Rentir shot a glare at Melam. “Leave us.”

“Rentir…”

Rentir ignored her, pointing at the door. “Out,” he barked.

Melam gave him a wry look, but he did as he was bade. The door slid shut silently behind him.

“What was that about?” she asked.

Rentir turned back to her. His tail waved restlessly behind him.

“Your injury is beneath your shirt. You will have to remove it, or the medpod will do it for you, and it will be of no use to you after that.”

“Oh. Right.” She turned her back to him and tugged the hem of her shirt out of her pants, dragging it up over her head.

Rentir reminded her so much of Felix; he’d always been one step ahead of her.

He’d bring her lunch when she was too focused to hit the cafeteria, grab her coat at the end of the day, and never let her get her own doors. Little acts of chivalry she’d never asked for and didn’t need but couldn’t help appreciating. When she’d gotten chewed out for a failed simulation, he’d cracked open a can of tuna in the mission control room over a long weekend in retribution. Her resolve had died by a thousand cuts—until one day she showed up for work, and she could no longer lie to herself that she felt nothing for him.

He had been her friend, and then her best friend, and then… they teetered on the edge of something more for a year before the doomed flight. She’d been so afraid to take that plunge. There had always been some reason why it was better not to take the risk, and so they danced around each other, the tension thick enough to cut with a knife. She’d been sure he would get tired of waiting, but Felix had treated her like the center of the universe to the very, bitter end.

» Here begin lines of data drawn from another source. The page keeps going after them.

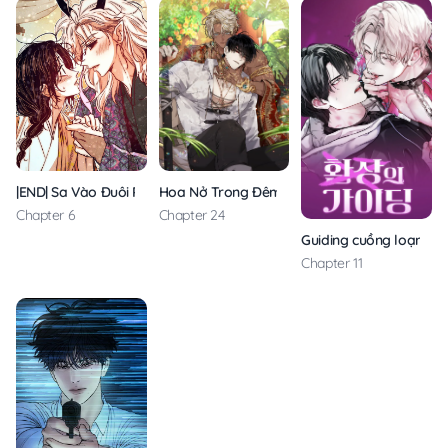
Hoa Nở Trong Đêm Trắng
|END| Sa Vào Đuôi Rồng
Chapter 24
Chapter 6
Guiding cuồng loạn
Chapter 11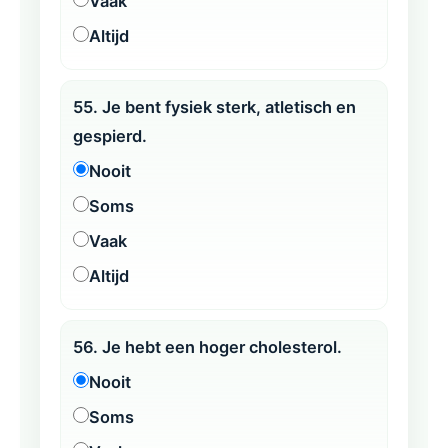
Vaak
Altijd
55. Je bent fysiek sterk, atletisch en
gespierd.
Nooit
Soms
Vaak
Altijd
56. Je hebt een hoger cholesterol.
Nooit
Soms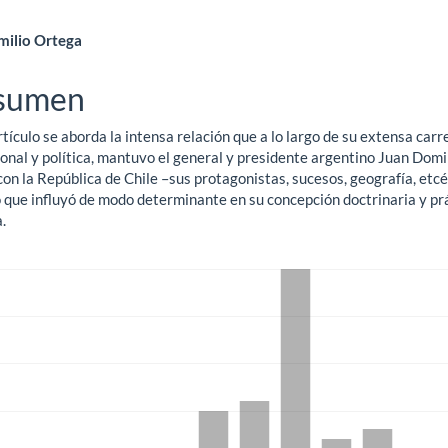
ntenido
milio Ortega
ncipal
sumen
rtículo se aborda la intensa relación que a lo largo de su extensa carr
ículo
ional y política, mantuvo el general y presidente argentino Juan Dom
on la República de Chile –sus protagonistas, sucesos, geografía, etcé
o que influyó de modo determinante en su concepción doctrinaria y pr
a.
gas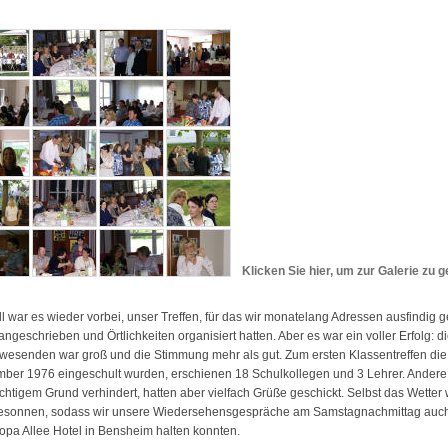
Klicken Sie hier, um zur Galerie zu 
l war es wieder vorbei, unser Treffen, für das wir monatelang Adressen ausfindig 
angeschrieben und Örtlichkeiten organisiert hatten. Aber es war ein voller Erfolg: d
wesenden war groß und die Stimmung mehr als gut. Zum ersten Klassentreffen die
ber 1976 eingeschult wurden, erschienen 18 Schulkollegen und 3 Lehrer. Ander
chtigem Grund verhindert, hatten aber vielfach Grüße geschickt. Selbst das Wetter
esonnen, sodass wir unsere Wiedersehensgespräche am Samstagnachmittag auc
opa Allee Hotel in Bensheim halten konnten.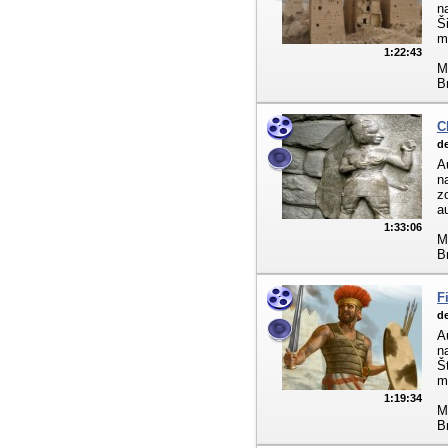
n
Š
m
1:22:43
M
B
C
de
A
n
z
a
1:33:06
M
B
F
de
A
n
Š
m
1:19:34
M
B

She had never been able to escape the feeling that it was his devotion to her that destroyed him.

Cordelia shook herself. None of that mattered right now. She needed to deal with the wound in her side so she could get back to looking for the others.

“Hold this.” She draped an arm over her breasts and handed him the shirt.

His gaze was a phantom touch whispering over her skin.

He swallowed hard enough that she heard it as he took the balled-up shirt and draped it over the back of a nearby chair. She sat on the edge of the pod and maneuvered her way in. Only when she was more or less concealed did she let her arm drop.

She’d been ready to jump him last night, but now she felt oddly vulnerable about being nude in front of him. Despite how ludicrous it was given the circumstances and how briefly he’d known her, she was sure he didn’t just want sex from her, and somehow that was worse than the alternative.

“Please remain still,” the pod said pleasantly.

It scanned over her, and a nozzle stretched out of the wall, spraying something with a sickly smell over her wound. She winced and squirmed as the gel in her wound began to dissolve. Her eyes pricked with tears at the burning pain.

“You are experiencing distress,” the pod announced. “Administering sedative.”